A mitologia dos vampiros parece de facto inesgotável, e encontramo-la declinada das maneiras que menos se esperam.

É o caso deste Uma Rapariga Regressa de Noite Sozinha a Casa, primeira obra de uma cineasta iraniano-americana, filmada com actores de origem iraniana, a reproduzir um Irão imaginário (em todos os sentidos) mas inteiramente rodada na Califórnia. Temo-lo visto descrito — por causa da “bolsa cultural” de onde germinou — como um “filme iraniano”. Se a importância da questão identitária não se põe em causa, mesmo na ambiguidade com que se imagina um Irão “alternativo”, genealogicamente o filme pouco terá de iraniano: Ana Lily Amirpour revela-se bem aculturada, o seu filme descende, à evidência, de uma tradição do cinema “independente” americano (Jarmusch à cabeça, do interesse pela miscigenação cultural ao preto e branco muito contrastado reminiscente dos de Down By Law ou Homem Morto) polvilhada por um espírito de western de subúrbio (todos aqueles planos com um fundo de paisagem industrial).

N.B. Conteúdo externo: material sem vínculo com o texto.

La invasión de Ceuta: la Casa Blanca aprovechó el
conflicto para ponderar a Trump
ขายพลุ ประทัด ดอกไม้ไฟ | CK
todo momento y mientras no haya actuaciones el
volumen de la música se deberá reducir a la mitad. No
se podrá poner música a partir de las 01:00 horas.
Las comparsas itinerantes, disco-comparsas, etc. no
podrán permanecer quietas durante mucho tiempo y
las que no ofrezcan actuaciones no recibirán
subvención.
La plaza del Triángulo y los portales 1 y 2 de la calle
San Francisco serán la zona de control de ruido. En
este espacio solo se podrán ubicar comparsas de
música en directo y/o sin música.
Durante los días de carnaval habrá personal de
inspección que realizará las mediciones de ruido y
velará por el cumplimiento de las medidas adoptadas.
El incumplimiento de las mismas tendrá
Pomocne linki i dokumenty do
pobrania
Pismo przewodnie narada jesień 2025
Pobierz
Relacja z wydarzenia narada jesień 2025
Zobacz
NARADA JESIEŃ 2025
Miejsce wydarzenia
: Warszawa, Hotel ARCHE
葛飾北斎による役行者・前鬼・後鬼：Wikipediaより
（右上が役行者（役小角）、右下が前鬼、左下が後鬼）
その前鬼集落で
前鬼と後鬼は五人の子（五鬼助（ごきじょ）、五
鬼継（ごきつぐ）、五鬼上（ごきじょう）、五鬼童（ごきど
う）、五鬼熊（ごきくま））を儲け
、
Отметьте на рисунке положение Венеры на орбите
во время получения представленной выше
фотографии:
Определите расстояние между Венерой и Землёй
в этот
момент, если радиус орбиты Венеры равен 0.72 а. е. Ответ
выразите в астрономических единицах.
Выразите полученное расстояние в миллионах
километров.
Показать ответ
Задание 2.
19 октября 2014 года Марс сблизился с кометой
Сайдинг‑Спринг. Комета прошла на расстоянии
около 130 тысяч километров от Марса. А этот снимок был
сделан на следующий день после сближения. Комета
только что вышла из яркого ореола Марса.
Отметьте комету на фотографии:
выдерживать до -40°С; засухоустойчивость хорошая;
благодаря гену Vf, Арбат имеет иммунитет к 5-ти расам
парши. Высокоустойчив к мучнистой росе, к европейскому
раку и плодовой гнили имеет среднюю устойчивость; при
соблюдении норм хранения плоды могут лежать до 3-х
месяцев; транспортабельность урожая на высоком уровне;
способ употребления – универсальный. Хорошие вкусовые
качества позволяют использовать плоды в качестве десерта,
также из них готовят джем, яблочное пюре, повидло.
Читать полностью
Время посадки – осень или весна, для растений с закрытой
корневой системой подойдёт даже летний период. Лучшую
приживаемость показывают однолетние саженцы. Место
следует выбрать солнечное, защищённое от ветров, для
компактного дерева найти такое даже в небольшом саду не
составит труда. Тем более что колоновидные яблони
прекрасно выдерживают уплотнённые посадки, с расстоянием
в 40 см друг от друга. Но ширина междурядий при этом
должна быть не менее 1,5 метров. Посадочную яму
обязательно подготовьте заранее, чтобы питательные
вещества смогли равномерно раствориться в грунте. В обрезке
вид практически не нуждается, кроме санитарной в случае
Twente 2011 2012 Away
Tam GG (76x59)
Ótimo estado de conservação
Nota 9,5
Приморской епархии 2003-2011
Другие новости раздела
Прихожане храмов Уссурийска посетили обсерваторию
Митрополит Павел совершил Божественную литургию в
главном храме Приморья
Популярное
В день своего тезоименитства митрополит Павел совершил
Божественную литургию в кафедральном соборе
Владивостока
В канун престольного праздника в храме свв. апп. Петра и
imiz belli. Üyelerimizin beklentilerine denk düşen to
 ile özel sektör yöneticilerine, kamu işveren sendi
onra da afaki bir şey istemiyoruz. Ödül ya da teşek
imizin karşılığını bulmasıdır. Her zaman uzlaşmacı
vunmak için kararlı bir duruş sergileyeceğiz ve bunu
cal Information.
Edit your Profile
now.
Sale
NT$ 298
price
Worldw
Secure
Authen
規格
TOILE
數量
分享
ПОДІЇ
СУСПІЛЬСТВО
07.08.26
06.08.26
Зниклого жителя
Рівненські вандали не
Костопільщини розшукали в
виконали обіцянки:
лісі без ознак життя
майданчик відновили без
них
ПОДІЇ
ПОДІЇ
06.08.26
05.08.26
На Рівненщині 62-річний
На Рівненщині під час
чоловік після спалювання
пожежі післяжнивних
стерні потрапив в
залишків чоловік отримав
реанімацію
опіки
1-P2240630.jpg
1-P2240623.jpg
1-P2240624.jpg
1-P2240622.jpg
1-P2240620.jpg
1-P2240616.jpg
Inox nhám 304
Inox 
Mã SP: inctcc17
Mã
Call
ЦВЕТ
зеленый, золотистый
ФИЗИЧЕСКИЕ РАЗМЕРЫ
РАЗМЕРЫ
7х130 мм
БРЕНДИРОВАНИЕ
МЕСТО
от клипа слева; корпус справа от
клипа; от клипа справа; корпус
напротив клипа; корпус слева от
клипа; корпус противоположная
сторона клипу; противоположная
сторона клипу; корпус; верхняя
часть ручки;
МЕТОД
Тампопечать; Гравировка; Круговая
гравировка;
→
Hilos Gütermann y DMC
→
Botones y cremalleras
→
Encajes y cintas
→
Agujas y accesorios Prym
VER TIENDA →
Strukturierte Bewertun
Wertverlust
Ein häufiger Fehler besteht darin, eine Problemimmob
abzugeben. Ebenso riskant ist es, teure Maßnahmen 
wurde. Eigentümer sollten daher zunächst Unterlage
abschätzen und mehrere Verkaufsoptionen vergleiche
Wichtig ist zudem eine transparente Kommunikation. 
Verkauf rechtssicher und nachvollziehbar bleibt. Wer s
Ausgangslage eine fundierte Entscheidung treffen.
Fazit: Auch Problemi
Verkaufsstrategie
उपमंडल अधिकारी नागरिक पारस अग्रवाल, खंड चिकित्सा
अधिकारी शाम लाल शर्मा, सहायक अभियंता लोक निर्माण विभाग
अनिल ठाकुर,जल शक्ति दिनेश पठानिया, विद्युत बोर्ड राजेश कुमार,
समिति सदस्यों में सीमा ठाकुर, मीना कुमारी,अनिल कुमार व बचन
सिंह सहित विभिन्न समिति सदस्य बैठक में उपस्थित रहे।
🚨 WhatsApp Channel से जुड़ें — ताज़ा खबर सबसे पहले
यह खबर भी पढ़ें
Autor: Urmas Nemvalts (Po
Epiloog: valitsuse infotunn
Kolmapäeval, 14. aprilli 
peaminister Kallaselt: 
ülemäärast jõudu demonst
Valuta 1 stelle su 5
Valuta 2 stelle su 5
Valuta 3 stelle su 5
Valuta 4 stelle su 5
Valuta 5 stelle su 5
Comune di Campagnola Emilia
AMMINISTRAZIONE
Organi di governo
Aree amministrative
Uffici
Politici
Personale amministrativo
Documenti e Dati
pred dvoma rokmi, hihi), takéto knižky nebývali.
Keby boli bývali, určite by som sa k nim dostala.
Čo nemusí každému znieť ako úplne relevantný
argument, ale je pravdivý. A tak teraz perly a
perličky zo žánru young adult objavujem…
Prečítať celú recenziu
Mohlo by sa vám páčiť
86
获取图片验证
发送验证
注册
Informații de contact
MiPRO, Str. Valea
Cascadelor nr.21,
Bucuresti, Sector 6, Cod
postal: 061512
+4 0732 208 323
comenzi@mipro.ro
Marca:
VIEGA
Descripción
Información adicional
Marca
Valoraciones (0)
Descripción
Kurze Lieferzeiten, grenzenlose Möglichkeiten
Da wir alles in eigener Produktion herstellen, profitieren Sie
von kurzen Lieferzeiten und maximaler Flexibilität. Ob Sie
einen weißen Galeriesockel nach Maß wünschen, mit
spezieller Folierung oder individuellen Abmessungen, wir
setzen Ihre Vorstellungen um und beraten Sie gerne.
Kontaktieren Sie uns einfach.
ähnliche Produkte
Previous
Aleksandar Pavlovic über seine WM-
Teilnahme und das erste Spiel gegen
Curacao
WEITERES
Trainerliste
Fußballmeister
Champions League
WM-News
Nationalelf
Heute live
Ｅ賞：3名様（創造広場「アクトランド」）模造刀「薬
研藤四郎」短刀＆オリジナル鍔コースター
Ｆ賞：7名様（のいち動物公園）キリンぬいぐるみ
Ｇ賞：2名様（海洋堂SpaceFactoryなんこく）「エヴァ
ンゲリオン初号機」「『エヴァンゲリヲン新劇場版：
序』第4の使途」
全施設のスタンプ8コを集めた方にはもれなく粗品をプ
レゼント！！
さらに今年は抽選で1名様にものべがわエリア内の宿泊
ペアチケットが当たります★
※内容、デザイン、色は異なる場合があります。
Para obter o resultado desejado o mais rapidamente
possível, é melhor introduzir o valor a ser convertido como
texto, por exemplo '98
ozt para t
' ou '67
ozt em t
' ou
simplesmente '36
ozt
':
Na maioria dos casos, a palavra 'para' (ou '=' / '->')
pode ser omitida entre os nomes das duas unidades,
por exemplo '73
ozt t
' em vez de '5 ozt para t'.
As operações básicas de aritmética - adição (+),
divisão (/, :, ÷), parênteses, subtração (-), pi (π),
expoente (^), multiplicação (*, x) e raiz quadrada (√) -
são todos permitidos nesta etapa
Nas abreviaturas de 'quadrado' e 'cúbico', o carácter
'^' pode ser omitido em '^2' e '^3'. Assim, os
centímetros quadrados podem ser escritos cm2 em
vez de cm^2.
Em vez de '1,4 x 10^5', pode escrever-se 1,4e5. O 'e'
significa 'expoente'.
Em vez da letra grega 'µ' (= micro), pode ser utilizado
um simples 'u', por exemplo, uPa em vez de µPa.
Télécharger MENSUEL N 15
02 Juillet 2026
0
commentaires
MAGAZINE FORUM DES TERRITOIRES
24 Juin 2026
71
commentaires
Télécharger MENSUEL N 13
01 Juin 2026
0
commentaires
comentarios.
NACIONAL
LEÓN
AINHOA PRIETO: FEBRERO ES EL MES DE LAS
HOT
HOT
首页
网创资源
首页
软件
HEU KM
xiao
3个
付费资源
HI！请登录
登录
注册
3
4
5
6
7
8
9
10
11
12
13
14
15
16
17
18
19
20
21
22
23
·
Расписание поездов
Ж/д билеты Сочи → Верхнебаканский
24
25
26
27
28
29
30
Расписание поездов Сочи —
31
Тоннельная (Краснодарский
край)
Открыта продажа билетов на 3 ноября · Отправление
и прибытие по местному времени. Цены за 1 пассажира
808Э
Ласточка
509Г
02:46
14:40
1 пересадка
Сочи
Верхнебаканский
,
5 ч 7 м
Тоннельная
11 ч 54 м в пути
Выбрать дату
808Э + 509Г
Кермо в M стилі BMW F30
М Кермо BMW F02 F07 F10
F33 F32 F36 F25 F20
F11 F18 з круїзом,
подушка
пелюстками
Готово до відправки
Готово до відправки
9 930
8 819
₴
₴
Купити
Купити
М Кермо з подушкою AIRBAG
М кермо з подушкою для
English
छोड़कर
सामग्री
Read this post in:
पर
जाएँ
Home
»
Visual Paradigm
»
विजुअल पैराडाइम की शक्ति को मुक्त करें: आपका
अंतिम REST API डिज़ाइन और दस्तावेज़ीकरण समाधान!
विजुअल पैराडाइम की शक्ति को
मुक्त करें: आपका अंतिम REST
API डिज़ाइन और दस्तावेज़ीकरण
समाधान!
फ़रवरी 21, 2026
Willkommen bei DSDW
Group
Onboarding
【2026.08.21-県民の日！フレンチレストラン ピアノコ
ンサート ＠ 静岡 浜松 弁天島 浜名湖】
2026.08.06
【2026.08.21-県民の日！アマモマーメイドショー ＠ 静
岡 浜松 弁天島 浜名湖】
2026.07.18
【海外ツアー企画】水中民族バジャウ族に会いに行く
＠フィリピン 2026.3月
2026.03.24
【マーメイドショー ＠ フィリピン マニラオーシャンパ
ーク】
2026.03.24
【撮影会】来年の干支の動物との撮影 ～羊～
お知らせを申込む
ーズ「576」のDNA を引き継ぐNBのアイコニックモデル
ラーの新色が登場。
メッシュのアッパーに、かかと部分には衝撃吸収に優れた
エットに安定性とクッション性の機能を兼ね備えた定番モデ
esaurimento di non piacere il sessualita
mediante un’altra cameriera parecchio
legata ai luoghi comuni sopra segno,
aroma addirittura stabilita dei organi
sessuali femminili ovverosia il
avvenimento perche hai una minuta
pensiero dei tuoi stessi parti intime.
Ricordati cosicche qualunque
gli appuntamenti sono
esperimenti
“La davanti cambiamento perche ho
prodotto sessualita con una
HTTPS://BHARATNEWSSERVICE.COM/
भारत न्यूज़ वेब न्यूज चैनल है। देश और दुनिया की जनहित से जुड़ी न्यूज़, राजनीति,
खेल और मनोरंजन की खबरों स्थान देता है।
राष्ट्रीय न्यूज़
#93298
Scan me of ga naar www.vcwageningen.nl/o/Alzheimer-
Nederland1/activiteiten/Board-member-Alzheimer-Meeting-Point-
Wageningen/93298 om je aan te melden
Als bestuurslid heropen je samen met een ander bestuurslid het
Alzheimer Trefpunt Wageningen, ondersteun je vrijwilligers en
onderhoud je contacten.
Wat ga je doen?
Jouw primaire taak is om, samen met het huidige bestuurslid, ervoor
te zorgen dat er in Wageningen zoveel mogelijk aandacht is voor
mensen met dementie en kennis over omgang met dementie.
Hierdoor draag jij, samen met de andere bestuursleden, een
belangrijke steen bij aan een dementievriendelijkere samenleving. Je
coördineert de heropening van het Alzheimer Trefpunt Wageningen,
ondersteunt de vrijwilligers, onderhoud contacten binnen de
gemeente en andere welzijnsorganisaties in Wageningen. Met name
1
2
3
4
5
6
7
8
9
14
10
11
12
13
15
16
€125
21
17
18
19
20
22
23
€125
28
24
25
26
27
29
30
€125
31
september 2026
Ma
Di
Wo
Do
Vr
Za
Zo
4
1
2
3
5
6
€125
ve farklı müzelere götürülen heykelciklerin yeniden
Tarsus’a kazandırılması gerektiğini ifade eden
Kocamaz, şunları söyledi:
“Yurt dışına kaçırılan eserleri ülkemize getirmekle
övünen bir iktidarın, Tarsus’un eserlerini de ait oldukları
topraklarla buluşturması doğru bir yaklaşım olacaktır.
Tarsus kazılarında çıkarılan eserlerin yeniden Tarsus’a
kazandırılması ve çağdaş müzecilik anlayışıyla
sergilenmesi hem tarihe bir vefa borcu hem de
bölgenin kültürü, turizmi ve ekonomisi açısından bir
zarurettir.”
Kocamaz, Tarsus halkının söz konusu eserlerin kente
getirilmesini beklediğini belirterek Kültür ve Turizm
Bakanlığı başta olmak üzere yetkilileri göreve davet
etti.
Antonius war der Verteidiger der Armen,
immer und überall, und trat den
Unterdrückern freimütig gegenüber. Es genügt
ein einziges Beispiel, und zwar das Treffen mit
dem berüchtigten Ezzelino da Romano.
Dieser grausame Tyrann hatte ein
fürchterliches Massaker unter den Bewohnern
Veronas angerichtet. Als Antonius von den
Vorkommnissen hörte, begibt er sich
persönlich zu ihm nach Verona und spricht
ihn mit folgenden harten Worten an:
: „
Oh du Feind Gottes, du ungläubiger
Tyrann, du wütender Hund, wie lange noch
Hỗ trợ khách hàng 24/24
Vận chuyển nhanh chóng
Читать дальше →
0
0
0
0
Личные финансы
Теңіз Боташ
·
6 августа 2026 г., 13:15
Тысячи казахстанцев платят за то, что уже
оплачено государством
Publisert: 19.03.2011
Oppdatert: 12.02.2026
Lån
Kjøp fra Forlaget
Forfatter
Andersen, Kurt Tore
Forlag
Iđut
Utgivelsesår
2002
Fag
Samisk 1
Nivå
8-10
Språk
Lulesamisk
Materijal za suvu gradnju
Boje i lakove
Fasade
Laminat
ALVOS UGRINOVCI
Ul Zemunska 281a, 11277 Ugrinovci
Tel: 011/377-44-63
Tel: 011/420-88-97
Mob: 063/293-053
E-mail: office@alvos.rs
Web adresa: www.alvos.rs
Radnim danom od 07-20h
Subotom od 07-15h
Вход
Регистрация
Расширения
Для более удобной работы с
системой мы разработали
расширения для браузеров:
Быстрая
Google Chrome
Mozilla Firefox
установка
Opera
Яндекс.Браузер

Se são intrigantes o toque vingativo da “vampira de véu”, entre uma espécie de moralismo exacerbado num ambiente corrupto (a cidadezinha onde tudo se passa chama-se Bad City e também não seria disparatado ver neste nome uma referência à célebre Sin City, até porque a BD não parece um universo estranho a Amirpour) e um toque levemente feminista (a cena do dedo arrancado à dentada ao chulo) que pode ou não reflectir o “machismo” da sociedade iraniana, também há uma tendência para o simbolismo “iconográfico” que corta um pouco o horizonte ao filme. Algumas das suas imagens são de facto poderosas nesse sentido da iconografia, mas é sobretudo o ambiente de certas cenas que fica na memória, um estado de sonolência hipnótica mas possuído por uma energia qualquer (como no bailado entre a vampira e o seu par, que traz à memória o Jarmusch “vampiresco” deSó os Amantes Sobrevivem), e onde o bricabraque cultural — músicas populares iranianas em alegre diálogo com música pop dos anos 80 — se revela elemento fundamental na construção de uma estranheza. É por ela, pela estranheza, que mais vale a pena espreitar o filme.